━━━━━ Supplied material ━━━━━

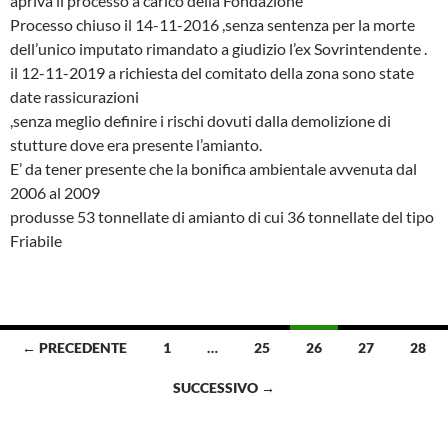
apriva il processo a carico della Fondazione
Processo chiuso il 14-11-2016 ,senza sentenza per la morte
dell’unico imputato rimandato a giudizio l’ex Sovrintendente .
il 12-11-2019 a richiesta del comitato della zona sono state
date rassicurazioni
,senza meglio definire i rischi dovuti dalla demolizione di
stutture dove era presente l’amianto.
E’ da tener presente che la bonifica ambientale avvenuta dal
2006 al 2009
produsse 53 tonnellate di amianto di cui 36 tonnellate del tipo
Friabile
Navigazione
← PRECEDENTE
1
…
25
26
27
28
articoli
SUCCESSIVO →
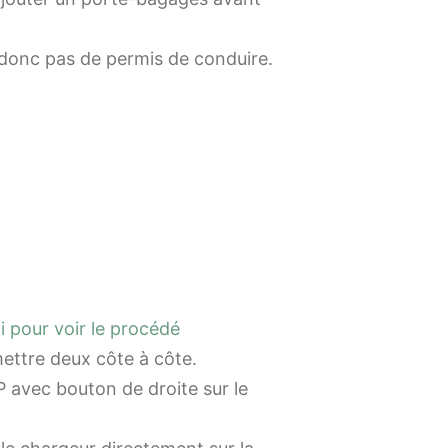
e donc pas de permis de conduire.
ci pour voir le procédé
mettre deux côte à côte.
 avec bouton de droite sur le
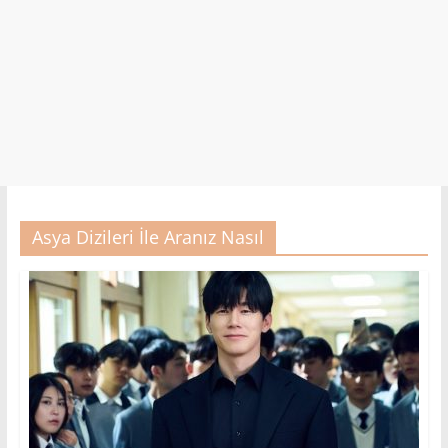
Asya Dizileri İle Aranız Nasıl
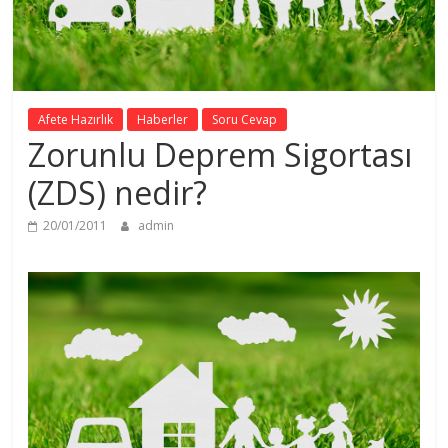
Afete Hazırlık
Haberler
Soru Cevap
Zorunlu Deprem Sigortası
(ZDS) nedir?
20/01/2011
admin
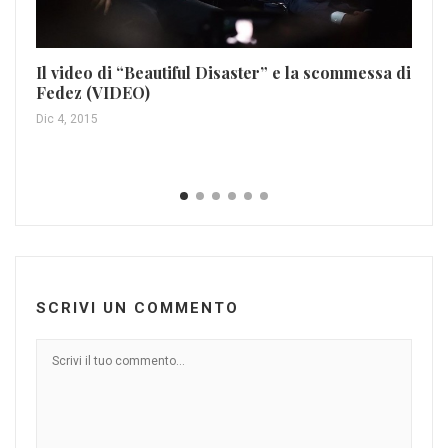
Il video di “Beautiful Disaster” e la scommessa di
Fedez (VIDEO)
Dic 4, 2015
SCRIVI UN COMMENTO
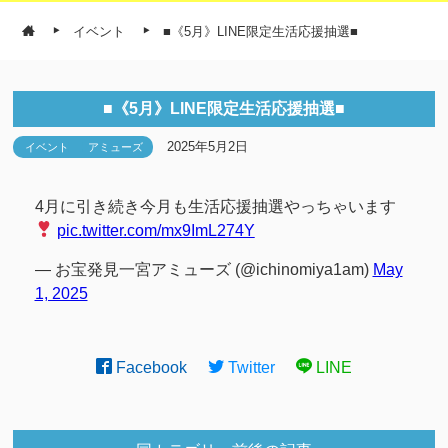
イベント
■《5月》LINE限定生活応援抽選■
■《5月》LINE限定生活応援抽選■
2025年5月2日
イベント
アミューズ
4月に引き続き今月も生活応援抽選やっちゃいます
pic.twitter.com/mx9ImL274Y
— お宝発見一宮アミューズ (@ichinomiya1am)
May
1, 2025
Facebook
Twitter
LINE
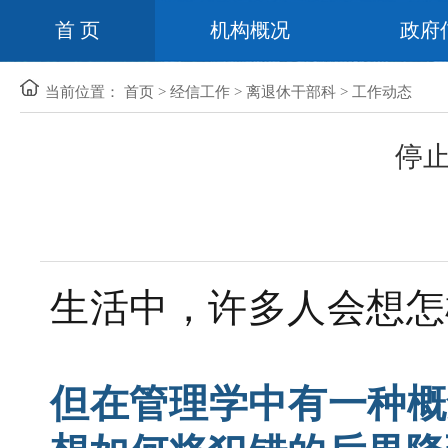
首 页
机构概况
政府
当前位置：
首页
>
经信工作
>
离退休干部科
>
工作动态
停
生活中，许多人会想怎
但在管理学中有一种概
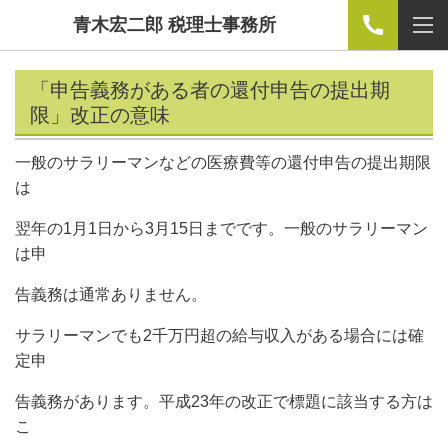
青木宏二郎 税理士事務所
「申告義務がある者の還付申告の提出期
限」改正の意味
一般のサラリーマンなどの医療費等の還付申告の提出期限
は
翌年の1月1日から3月15日までです。一般のサラリーマン
は申
告義務は通常ありません。
サラリーマンでも2千万円超の給与収入がある場合には確
定申
告義務があります。平成23年の改正で標題に該当する方は
こ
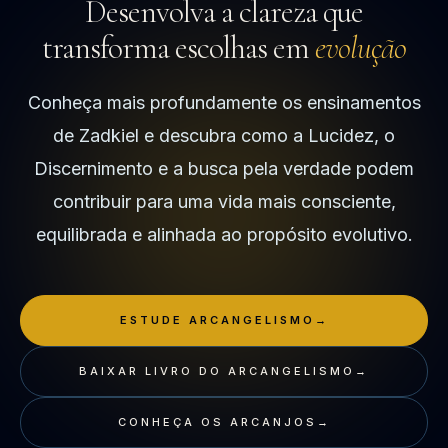
Desenvolva a clareza que
transforma escolhas em
evolução
Conheça mais profundamente os ensinamentos
de Zadkiel e descubra como a Lucidez, o
Discernimento e a busca pela verdade podem
contribuir para uma vida mais consciente,
equilibrada e alinhada ao propósito evolutivo.
ESTUDE ARCANGELISMO
→
BAIXAR LIVRO DO ARCANGELISMO
→
CONHEÇA OS ARCANJOS
→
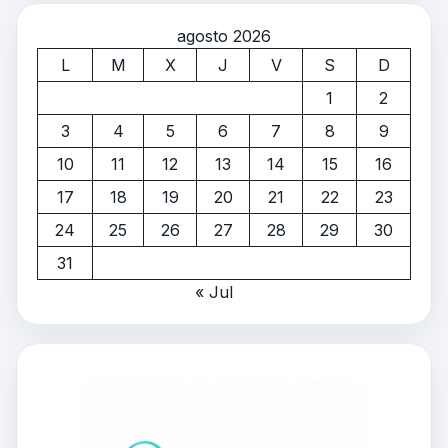
agosto 2026
L
M
X
J
V
S
D
1
2
3
4
5
6
7
8
9
10
11
12
13
14
15
16
17
18
19
20
21
22
23
24
25
26
27
28
29
30
31
« Jul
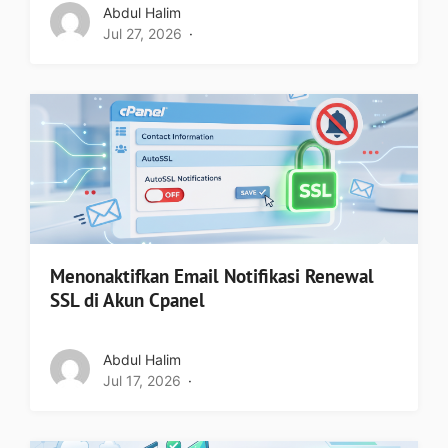
Abdul Halim
Jul 27, 2026
Menonaktifkan Email Notifikasi Renewal
SSL di Akun Cpanel
Abdul Halim
Jul 17, 2026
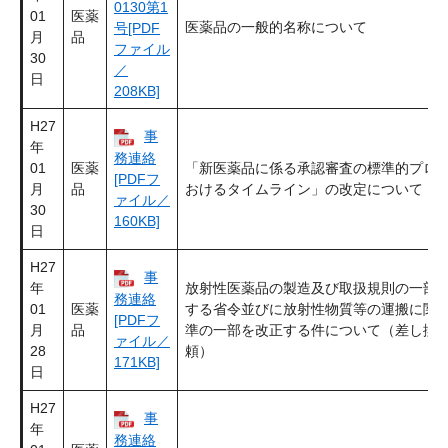
0130第1
01
医薬
医薬品の一般的名称について
号[PDF
月
品
ファイル
30
／
日
208KB]
H27
事
年
務連絡
01
医薬
「新医薬品に係る承認審査の標準的プロ
[PDFフ
月
品
おけるタイムライン」の改定について
ァイル／
30
160KB]
日
H27
事
年
放射性医薬品の製造及び取扱規則の一部
務連絡
01
医薬
する省令並びに放射性物質等の運搬に関
[PDFフ
月
品
準の一部を改正する件について（差し換
ァイル／
28
頼）
171KB]
日
H27
事
年
務連絡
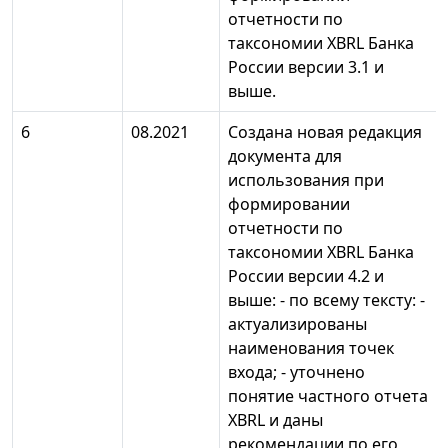
отчетности по
таксономии XBRL Банка
России версии 3.1 и
выше.
6
08.2021
Создана новая редакция
документа для
использования при
формировании
отчетности по
таксономии XBRL Банка
России версии 4.2 и
выше: - по всему тексту: -
актуализированы
наименования точек
входа; - уточнено
понятие частного отчета
XBRL и даны
рекомендации по его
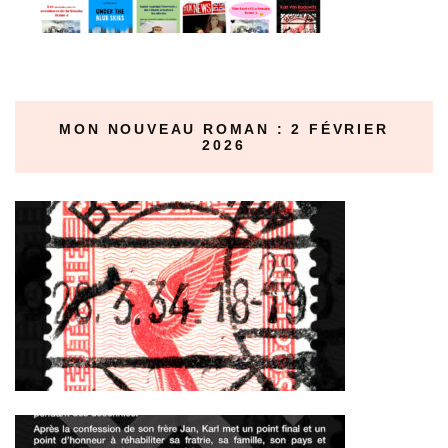
MON NOUVEAU ROMAN : 2 FÉVRIER
2026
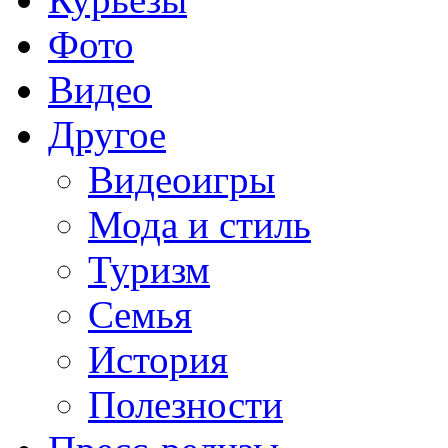
Фото
Видео
Другое
Видеоигры
Мода и стиль
Туризм
Семья
История
Полезности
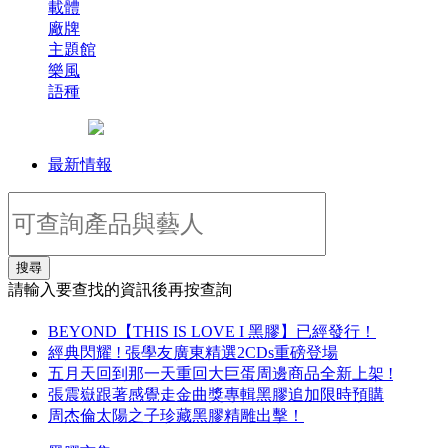
載體
廠牌
主題館
樂風
語種
最新情報
搜尋
請輸入要查找的資訊後再按查詢
BEYOND【THIS IS LOVE I 黑膠】已經發行！
經典閃耀 ! 張學友廣東精選2CDs重磅登場
五月天回到那一天重回大巨蛋周邊商品全新上架 !
張震嶽跟著感覺走金曲獎專輯黑膠追加限時預購
周杰倫太陽之子珍藏黑膠精雕出擊！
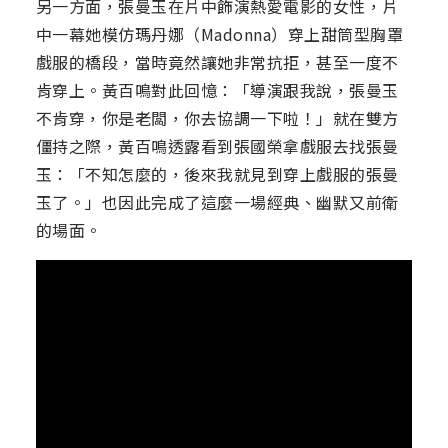
另一方面，張曼玉在片中飾演熱愛電影的女性，片
中一幕她模仿瑪丹娜（Madonna）穿上甜筒型胸罩
戲服的橋段，當時竟然讓她非常抗拒，甚至一度不
肯穿上。黃百鳴對此回憶：「導演跟我說，張曼玉
不肯穿，你是老闆，你去協調一下啦！」就在雙方
僵持之際，黃百鳴透露看到張國榮拿戲服去找張曼
玉：「不知怎麼的，後來我就見到穿上戲服的張曼
玉了。」也因此完成了這麼一場經典、幽默又前衛
的場面。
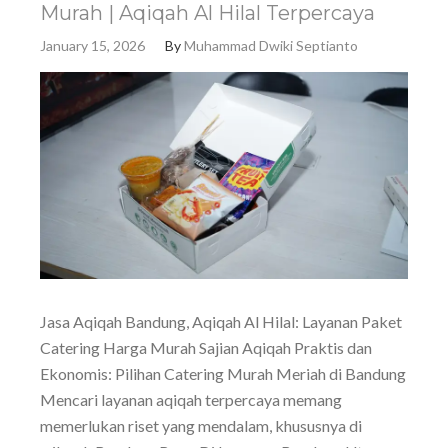
Murah | Aqiqah Al Hilal Terpercaya
January 15, 2026
By
Muhammad Dwiki Septianto
Jasa Aqiqah Bandung, Aqiqah Al Hilal: Layanan Paket
Catering Harga Murah Sajian Aqiqah Praktis dan
Ekonomis: Pilihan Catering Murah Meriah di Bandung
Mencari layanan aqiqah terpercaya memang
memerlukan riset yang mendalam, khususnya di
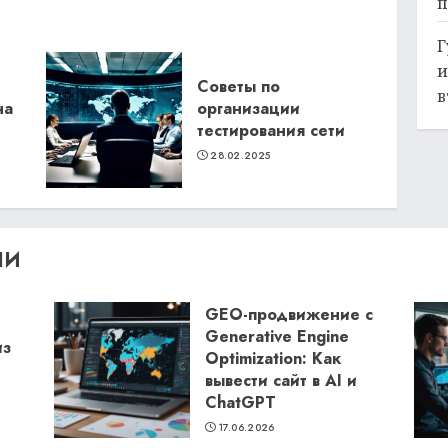
п
Г
и
Советы по
в
на
организации
тестирования сети
28.02.2025
ЛИ
GEO-продвижение с
Generative Engine
из
Optimization: Как
вывести сайт в AI и
ChatGPT
17.06.2026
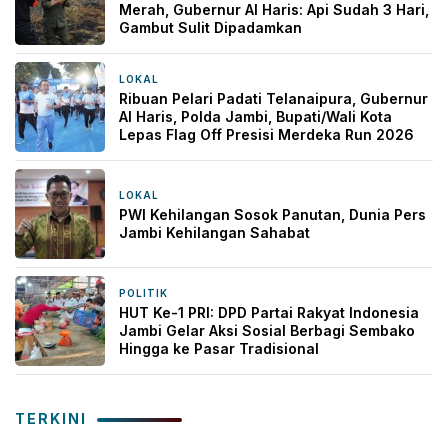
Merah, Gubernur Al Haris: Api Sudah 3 Hari,
Gambut Sulit Dipadamkan
LOKAL
18 jam yang lalu
Ribuan Pelari Padati Telanaipura, Gubernur
Al Haris, Polda Jambi, Bupati/Wali Kota
Lepas Flag Off Presisi Merdeka Run 2026
LOKAL
21 jam yang lalu
PWI Kehilangan Sosok Panutan, Dunia Pers
Jambi Kehilangan Sahabat
POLITIK
2 hari yang lalu
HUT Ke-1 PRI: DPD Partai Rakyat Indonesia
Jambi Gelar Aksi Sosial Berbagi Sembako
Hingga ke Pasar Tradisional
TERKINI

━━━━━

Instructions for the task -
Give an exact copy of the data, and omit any pictures it holds.

Result -
apriva il processo a carico della Fondazione
Processo chiuso il 14-11-2016 ,senza sentenza per la morte
dell’unico imputato rimandato a giudizio l’ex Sovrintendente .
il 12-11-2019 a richiesta del comitato della zona sono state
date rassicurazioni
,senza meglio definire i rischi dovuti dalla demolizione di
stutture dove era presente l’amianto.
E’ da tener presente che la bonifica ambientale avvenuta dal
2006 al 2009
produsse 53 tonnellate di amianto di cui 36 tonnellate del tipo
Friabile
Navigazione
← PRECEDENTE
1
…
25
26
27
28
articoli
SUCCESSIVO →
e donc pas de permis de conduire.
ci pour voir le procédé
mettre deux côte à côte.
 avec bouton de droite sur le
Asya Dizileri İle Aranız Nasıl
Afete Hazırlık
Haberler
Soru Cevap
Zorunlu Deprem Sigortası
(ZDS) nedir?
20/01/2011
admin
Il video di “Beautiful Disaster” e la scommessa di
Fedez (VIDEO)
Dic 4, 2015
SCRIVI UN COMMENTO
イベント
■《5月》LINE限定生活応援抽選■
■《5月》LINE限定生活応援抽選■
2025年5月2日
イベント
アミューズ
4月に引き続き今月も生活応援抽選やっちゃいます
pic.twitter.com/mx9ImL274Y
— お宝発見一宮アミューズ (@ichinomiya1am)
May
1, 2025
Facebook
Twitter
LINE
首 页
机构概况
政府
当前位置：
首页
>
经信工作
>
离退休干部科
>
工作动态
停
生活中，许多人会想怎
但在管理学中有一种概
青木宏二郎 税理士事務所
「申告義務がある者の還付申告の提出期
限」改正の意味
一般のサラリーマンなどの医療費等の還付申告の提出期限
は
翌年の1月1日から3月15日までです。一般のサラリーマン
は申
告義務は通常ありません。
サラリーマンでも2千万円超の給与収入がある場合には確
定申
告義務があります。平成23年の改正で標題に該当する方は
こ
Desenvolva a clareza que
transforma escolhas em
evolução
Conheça mais profundamente os ensinamentos
de Zadkiel e descubra como a Lucidez, o
Discernimento e a busca pela verdade podem
contribuir para uma vida mais consciente,
equilibrada e alinhada ao propósito evolutivo.
ESTUDE ARCANGELISMO
→
BAIXAR LIVRO DO ARCANGELISMO
→
CONHEÇA OS ARCANJOS
→
agosto 2026
L
M
X
J
V
S
D
1
2
3
4
5
6
7
8
9
10
11
12
13
14
15
16
17
18
19
20
21
22
23
24
25
26
27
28
29
30
31
« Jul
Abdul Halim
Jul 27, 2026
Menonaktifkan Email Notifikasi Renewal
SSL di Akun Cpanel
Abdul Halim
Jul 17, 2026
0130第1
01
医薬
医薬品の一般的名称について
号[PDF
月
品
ファイル
30
／
日
208KB]
H27
事
年
務連絡
01
医薬
「新医薬品に係る承認審査の標準的プロ
[PDFフ
月
品
おけるタイムライン」の改定について
ァイル／
30
160KB]
日
H27
事
年
放射性医薬品の製造及び取扱規則の一部
務連絡
01
医薬
する省令並びに放射性物質等の運搬に関
[PDFフ
月
品
準の一部を改正する件について（差し換
ァイル／
28
頼）
171KB]
日
H27
事
年
務連絡
отчетности по
таксономии XBRL Банка
России версии 3.1 и
выше.
6
08.2021
Создана новая редакция
документа для
использования при
формировании
отчетности по
таксономии XBRL Банка
России версии 4.2 и
выше: - по всему тексту: -
актуализированы
наименования точек
входа; - уточнено
понятие частного отчета
XBRL и даны
рекомендации по его
MON NOUVEAU ROMAN : 2 FÉVRIER
2026
Фото
Видео
Другое
Видеоигры
Мода и стиль
Туризм
Семья
История
Полезности
載體
廠牌
主題館
樂風
語種
最新情報
搜尋
請輸入要查找的資訊後再按查詢
BEYOND【THIS IS LOVE I 黑膠】已經發行！
經典閃耀 ! 張學友廣東精選2CDs重磅登場
五月天回到那一天重回大巨蛋周邊商品全新上架 !
張震嶽跟著感覺走金曲獎專輯黑膠追加限時預購
周杰倫太陽之子珍藏黑膠精雕出擊！
另一方面，張曼玉在片中飾演熱愛電影的女性，片
中一幕她模仿瑪丹娜（Madonna）穿上甜筒型胸罩
戲服的橋段，當時竟然讓她非常抗拒，甚至一度不
肯穿上。黃百鳴對此回憶：「導演跟我說，張曼玉
不肯穿，你是老闆，你去協調一下啦！」就在雙方
僵持之際，黃百鳴透露看到張國榮拿戲服去找張曼
玉：「不知怎麼的，後來我就見到穿上戲服的張曼
玉了。」也因此完成了這麼一場經典、幽默又前衛
的場面。
Murah | Aqiqah Al Hilal Terpercaya
January 15, 2026
By
Muhammad Dwiki Septianto
Jasa Aqiqah Bandung, Aqiqah Al Hilal: Layanan Paket
Catering Harga Murah Sajian Aqiqah Praktis dan
Ekonomis: Pilihan Catering Murah Meriah di Bandung
Mencari layanan aqiqah terpercaya memang
memerlukan riset yang mendalam, khususnya di
п
Г
и
Советы по
в
на
организации
тестирования сети
28.02.2025
ЛИ
GEO-продвижение с
Generative Engine
из
Optimization: Как
вывести сайт в AI и
ChatGPT
17.06.2026
Merah, Gubernur Al Haris: Api Sudah 3 Hari,
Gambut Sulit Dipadamkan
LOKAL
18 jam yang lalu
Ribuan Pelari Padati Telanaipura, Gubernur
Al Haris, Polda Jambi, Bupati/Wali Kota
Lepas Flag Off Presisi Merdeka Run 2026
LOKAL
21 jam yang lalu
PWI Kehilangan Sosok Panutan, Dunia Pers
Jambi Kehilangan Sahabat
POLITIK
2 hari yang lalu
HUT Ke-1 PRI: DPD Partai Rakyat Indonesia
Jambi Gelar Aksi Sosial Berbagi Sembako
Hingga ke Pasar Tradisional
TERKINI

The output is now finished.